Okla. Admin. Code § 310:661-5-2.2 - Core Services
(a)
General. A hospice must provide substantially all core services
directly by hospice trained and oriented employees. These services include
nursing services, medical social services, and bereavement and spiritual
counseling. The hospice may contract for physician services.
(b)
Physician services. The
hospice medical advisor, physician employees, and contracted physician(s) of
the hospice, in conjunction with the patient's attending physician , are
responsible for the palliation and management of the terminal illness and
conditions related to the terminal illness.
(1) All physician employees and those under
contract, must function under the supervision of the hospice medical
advisor.
(2) All physician
employees and those under contract must meet this requirement by either
providing the services directly or through coordinating patient care with the
attending physician .
(3) If the
attending physician is unavailable, the medical advisor, contracted physician,
and/or hospice physician employee is responsible for meeting the medical needs
of the patient.
(c)
Nursing services.
(1) The
hospice must provide nursing care by licensed nurses under the supervision of a
registered nurse . Nursing services must ensure that the nursing needs of the
patient are met as identified in the patient's initial assessment ,
comprehensive assessment , and updated assessments.

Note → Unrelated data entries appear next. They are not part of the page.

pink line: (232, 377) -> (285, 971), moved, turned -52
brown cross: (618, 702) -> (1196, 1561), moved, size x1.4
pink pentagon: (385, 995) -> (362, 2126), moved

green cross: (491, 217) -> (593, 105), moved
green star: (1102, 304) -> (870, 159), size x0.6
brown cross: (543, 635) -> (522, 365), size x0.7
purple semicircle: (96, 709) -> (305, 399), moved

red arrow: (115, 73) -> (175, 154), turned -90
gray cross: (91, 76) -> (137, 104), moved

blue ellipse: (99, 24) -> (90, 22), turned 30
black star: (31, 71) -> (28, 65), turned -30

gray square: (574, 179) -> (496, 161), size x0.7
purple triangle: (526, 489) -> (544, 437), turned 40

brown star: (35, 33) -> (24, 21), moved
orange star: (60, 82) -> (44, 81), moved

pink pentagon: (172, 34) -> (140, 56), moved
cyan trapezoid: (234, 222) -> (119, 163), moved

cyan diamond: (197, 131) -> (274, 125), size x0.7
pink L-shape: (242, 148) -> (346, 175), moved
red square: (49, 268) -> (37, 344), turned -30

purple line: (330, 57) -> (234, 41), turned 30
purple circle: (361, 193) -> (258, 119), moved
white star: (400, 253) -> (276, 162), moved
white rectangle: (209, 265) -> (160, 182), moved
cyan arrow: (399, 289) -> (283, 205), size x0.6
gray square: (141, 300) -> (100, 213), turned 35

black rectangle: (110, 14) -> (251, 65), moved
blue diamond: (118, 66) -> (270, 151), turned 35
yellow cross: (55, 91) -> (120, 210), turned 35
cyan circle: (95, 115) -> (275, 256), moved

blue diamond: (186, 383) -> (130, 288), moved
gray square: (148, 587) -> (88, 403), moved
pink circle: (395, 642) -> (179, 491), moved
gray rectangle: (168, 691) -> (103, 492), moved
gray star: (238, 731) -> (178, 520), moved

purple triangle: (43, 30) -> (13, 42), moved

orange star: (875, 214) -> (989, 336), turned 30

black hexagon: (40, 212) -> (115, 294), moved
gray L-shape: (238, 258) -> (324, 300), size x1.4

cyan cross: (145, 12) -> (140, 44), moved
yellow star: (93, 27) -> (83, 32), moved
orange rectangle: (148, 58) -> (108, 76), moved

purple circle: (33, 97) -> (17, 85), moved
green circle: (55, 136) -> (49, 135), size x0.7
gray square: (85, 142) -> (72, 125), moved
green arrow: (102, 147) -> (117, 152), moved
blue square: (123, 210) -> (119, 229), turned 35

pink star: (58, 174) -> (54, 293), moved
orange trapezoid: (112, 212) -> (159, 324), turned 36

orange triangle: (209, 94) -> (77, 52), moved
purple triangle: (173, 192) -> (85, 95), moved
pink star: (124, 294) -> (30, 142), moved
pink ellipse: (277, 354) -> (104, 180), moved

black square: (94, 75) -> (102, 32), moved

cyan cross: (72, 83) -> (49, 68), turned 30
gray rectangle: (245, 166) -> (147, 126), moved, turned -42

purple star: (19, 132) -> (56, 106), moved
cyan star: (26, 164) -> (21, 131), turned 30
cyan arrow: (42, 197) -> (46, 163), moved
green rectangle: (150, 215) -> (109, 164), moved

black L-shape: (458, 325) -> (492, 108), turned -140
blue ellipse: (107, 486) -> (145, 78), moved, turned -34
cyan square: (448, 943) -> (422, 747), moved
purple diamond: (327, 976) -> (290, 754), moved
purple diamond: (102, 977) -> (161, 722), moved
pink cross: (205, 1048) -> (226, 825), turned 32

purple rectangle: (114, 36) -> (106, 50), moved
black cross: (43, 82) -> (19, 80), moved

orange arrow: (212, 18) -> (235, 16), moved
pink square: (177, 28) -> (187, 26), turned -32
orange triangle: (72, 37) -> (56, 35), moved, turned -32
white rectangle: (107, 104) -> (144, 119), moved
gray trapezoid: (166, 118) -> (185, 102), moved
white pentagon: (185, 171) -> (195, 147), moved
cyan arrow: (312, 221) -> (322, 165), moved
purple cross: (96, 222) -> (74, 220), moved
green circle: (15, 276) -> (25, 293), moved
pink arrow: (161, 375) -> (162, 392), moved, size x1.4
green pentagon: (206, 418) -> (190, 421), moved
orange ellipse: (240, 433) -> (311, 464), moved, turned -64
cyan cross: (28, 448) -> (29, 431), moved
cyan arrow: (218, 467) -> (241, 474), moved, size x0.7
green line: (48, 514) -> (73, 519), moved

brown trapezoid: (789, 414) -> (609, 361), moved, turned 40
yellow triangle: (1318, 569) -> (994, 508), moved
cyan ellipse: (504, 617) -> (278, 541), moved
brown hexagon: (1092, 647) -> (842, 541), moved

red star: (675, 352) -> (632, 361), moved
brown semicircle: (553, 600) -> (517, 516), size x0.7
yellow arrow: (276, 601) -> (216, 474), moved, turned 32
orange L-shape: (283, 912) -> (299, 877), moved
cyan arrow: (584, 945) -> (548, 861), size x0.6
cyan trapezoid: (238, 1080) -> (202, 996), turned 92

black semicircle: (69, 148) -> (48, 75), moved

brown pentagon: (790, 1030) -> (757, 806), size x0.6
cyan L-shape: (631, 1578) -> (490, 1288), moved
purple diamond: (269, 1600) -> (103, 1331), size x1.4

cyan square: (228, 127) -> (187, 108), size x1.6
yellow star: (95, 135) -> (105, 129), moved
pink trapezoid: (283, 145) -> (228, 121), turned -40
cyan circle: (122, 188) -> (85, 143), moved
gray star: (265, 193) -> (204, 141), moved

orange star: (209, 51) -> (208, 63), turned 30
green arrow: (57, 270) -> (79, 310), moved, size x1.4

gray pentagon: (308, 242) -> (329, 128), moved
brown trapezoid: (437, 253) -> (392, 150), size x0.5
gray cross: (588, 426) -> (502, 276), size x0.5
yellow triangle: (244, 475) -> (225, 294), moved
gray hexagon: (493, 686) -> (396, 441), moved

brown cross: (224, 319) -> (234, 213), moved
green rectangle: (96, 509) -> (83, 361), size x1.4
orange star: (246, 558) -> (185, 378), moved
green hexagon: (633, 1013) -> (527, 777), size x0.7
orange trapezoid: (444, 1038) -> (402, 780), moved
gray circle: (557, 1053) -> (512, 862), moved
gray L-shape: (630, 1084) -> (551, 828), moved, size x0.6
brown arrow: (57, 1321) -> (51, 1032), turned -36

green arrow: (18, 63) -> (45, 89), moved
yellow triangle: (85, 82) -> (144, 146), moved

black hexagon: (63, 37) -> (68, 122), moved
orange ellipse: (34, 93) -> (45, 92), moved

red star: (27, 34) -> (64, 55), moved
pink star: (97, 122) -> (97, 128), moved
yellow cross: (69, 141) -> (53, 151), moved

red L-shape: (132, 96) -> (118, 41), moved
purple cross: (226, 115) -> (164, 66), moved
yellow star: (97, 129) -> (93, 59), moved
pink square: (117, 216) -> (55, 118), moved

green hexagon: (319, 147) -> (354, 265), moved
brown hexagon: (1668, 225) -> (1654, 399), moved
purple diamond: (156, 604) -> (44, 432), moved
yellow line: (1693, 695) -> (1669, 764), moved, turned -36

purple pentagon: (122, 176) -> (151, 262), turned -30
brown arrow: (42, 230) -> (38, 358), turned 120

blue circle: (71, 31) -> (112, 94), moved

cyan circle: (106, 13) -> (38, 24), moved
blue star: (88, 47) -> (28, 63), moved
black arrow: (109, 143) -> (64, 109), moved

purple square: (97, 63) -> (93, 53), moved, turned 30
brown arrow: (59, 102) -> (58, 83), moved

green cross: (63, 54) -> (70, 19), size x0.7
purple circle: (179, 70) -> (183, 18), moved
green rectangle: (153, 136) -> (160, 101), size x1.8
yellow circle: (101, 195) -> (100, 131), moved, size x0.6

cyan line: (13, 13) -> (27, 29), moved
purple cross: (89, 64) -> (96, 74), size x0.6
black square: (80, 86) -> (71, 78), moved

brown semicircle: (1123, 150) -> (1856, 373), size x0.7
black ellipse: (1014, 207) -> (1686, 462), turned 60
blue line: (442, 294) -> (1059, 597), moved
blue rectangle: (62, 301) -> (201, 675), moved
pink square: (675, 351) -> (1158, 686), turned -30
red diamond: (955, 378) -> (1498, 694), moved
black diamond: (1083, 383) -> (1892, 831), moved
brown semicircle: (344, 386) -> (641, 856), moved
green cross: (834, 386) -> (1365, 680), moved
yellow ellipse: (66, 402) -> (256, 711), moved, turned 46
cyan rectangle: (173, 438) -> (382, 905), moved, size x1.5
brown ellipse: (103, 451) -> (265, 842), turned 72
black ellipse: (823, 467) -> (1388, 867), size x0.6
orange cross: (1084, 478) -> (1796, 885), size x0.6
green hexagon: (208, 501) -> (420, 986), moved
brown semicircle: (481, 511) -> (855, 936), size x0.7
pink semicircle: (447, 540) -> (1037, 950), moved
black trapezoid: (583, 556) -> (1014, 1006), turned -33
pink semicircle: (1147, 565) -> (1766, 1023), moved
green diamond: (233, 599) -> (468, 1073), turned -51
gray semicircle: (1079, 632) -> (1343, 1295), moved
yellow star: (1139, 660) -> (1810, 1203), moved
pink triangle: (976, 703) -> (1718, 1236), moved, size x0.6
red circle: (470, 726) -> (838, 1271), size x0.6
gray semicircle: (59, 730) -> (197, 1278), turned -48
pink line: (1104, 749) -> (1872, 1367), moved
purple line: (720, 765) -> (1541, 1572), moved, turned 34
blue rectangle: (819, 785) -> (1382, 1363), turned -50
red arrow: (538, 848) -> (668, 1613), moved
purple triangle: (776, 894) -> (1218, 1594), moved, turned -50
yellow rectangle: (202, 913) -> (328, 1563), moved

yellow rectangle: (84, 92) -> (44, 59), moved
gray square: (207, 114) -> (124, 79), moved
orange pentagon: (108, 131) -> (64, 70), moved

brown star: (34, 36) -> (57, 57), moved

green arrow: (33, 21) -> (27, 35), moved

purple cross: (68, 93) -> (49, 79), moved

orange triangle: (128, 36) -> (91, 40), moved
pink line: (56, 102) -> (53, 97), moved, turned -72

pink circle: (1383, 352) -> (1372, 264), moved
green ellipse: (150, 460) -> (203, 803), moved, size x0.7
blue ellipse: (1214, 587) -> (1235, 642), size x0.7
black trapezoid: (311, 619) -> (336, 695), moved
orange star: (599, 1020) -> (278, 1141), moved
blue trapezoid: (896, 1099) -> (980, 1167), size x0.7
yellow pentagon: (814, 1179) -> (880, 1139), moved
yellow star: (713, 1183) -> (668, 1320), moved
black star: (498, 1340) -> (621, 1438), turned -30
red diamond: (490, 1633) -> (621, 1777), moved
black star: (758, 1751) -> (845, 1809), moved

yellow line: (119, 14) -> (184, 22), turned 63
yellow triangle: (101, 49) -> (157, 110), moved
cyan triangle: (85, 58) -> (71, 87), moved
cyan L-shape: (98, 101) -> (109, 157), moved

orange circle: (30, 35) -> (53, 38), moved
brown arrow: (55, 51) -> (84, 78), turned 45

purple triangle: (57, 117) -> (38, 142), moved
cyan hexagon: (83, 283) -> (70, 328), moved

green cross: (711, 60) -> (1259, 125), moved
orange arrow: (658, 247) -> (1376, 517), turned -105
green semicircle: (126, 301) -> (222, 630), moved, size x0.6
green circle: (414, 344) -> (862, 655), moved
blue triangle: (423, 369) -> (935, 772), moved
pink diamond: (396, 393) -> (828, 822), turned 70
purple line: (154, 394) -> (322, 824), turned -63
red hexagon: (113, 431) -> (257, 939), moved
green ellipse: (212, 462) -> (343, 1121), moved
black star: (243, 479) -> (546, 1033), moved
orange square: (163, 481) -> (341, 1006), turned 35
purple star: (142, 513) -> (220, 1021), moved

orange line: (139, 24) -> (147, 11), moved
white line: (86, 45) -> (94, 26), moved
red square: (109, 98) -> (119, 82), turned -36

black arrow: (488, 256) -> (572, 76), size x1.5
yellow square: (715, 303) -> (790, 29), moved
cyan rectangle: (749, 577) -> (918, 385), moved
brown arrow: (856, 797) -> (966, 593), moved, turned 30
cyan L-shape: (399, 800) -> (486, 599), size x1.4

(2) If State law permits registered nurses to
see, treat, and write orders for patients, then registered nurses may provide
services to patients receiving hospice care.
(3) Highly specialized nursing services that
are provided so infrequently that the provision of such services by direct
hospice employees would be impracticable and prohibitively expensive, may be
provided under contract.
(d)
Medical social services.
Medical social services must be provided by a qualified social worker , under
the direction of a physician. Social work services must be based on the
patient's psychosocial assessment and the patient's and family's needs and
acceptance of these services.
(e)
Counseling services. Counseling services must be available to the
patient and family to assist the patient and family in minimizing the stress
and problems that arise from the terminal illness, related conditions, and the
dying process. Counseling services will include, but are not limited to, the
following:
(1)
Bereavement
counseling . The hospice must:
(A) Have
an organized program for the provision of bereavement services furnished under
the supervision of a qualified professional with experience or education in
grief or loss counseling;
(B) Make
bereavement services available to the family and other individuals in the
bereavement plan of care up to one (1) year following the death of the patient.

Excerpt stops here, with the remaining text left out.